Right now, the organizers say, they have enough food and resources. But the "money isn't enough," says the camp director.
Sher Zada, an older man with a long, white beard, arrived in the afternoon with a tractor full of 20 children, all from his extended family. He'd driven them here for the last two days, afraid that the military would accidentally target his home.
Describing his village, he said, "there is firing from one side and the other. The place is on fire."
Like Jamshed, he also left nearly everything behind, except for one family member to guard his belongings.
"We hope the situation gets better," he said, "so we can all go home."
Half a million people have left or are leaving their homes in Swat, Buner and Dir provinces of the northwest, according to the United Nations.

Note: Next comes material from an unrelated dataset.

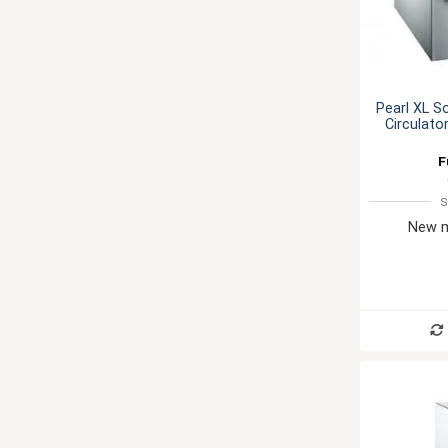
Pearl XL S
Circulato
F
S
New m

They join 550,000 people who fled their homes late last year and early this year from a previous round of fighting between the military and the Taliban.
Amin Zada, 35, who fled from Buner, complains that there is no electricity or cold water, no security and a shortage of medical facilities in the camp.

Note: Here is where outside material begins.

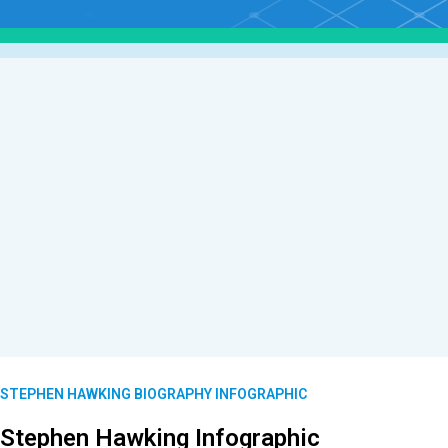
STEPHEN HAWKING BIOGRAPHY INFOGRAPHIC
Stephen Hawking Infographic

"By God, I want to leave," he says, even though he has been recruited by the Untied Nations to help teach nearly 300 children living in the camp.
A few miles away, the United Nations hands out cooking oil donated by Saudi Arabia and untreated wheat donated by the provincial government in Pakistan's Punjab province to people who are able to stay with relatives and friends, avoiding the camps.
Men stand in lines for the majority of the day, first registering as a UNHCR internally displaced person, then standing in another line to register for food distribution, then actually waiting in the food line.
Each family of one to three receives a single bag of wheat, which produces about 100 loaves of bread, and 2.5 liters of oil for an entire week, the camp's organizers said. A family of four to eight will receive double that amount, and a family over 9 people will receive four bags and 10 liters of oil.
The small distribution center has helped feed 35,000 people, according to its organizers, one of five registration sites across Swabi, as little as 20 miles away from the fighting.
The future of Pakistan's troubled northwest will be as much determined by the success of the military operation as the success of the government's ability to deliver basic services after the operation is over.
For years the northwest -- especially the tribal areas along the Afghan border -- have struggled behind better funded provinces in Pakistan. A lack of education and development has helped allow the Taliban to exploit government vacuums in the area and to gain strength, especially the Swat valley and the areas around it.
"Pakistan has a crisis of governance and an inability to actually provide basic services to its citizens, from law and order to justice in the courts, to even electricity and education," says Brian Katulis, a senior fellow with the Center for American Progress who just returned from a trip to Pakistan. "Those long term strategies, those policies -- this is where the Pakistani government has been quite weak. And when the state fails in those areas, that's when you see the Taliban come back in and fill the gap."
The Swabi camp and the nearby distribution center are peaceful, say its organizers, and have managed to provide enough food and services to maintain a level of self-imposed security among the residents. But that is not true in the whole province. In a tent camp in Mardan on Friday, just about 50 miles west of the Swabi camp, residents were so desperate for help they looted a U.N. truck full of supplies as police beat them in response.
For Jamshed, his ability to control his own future has been taken from him. He is at the whim of the government and aid agencies helping him. For now, that is OK, he says, so long as he receives the help.
"I can't fend for myself," he says. "If the government helps us we will be thankful."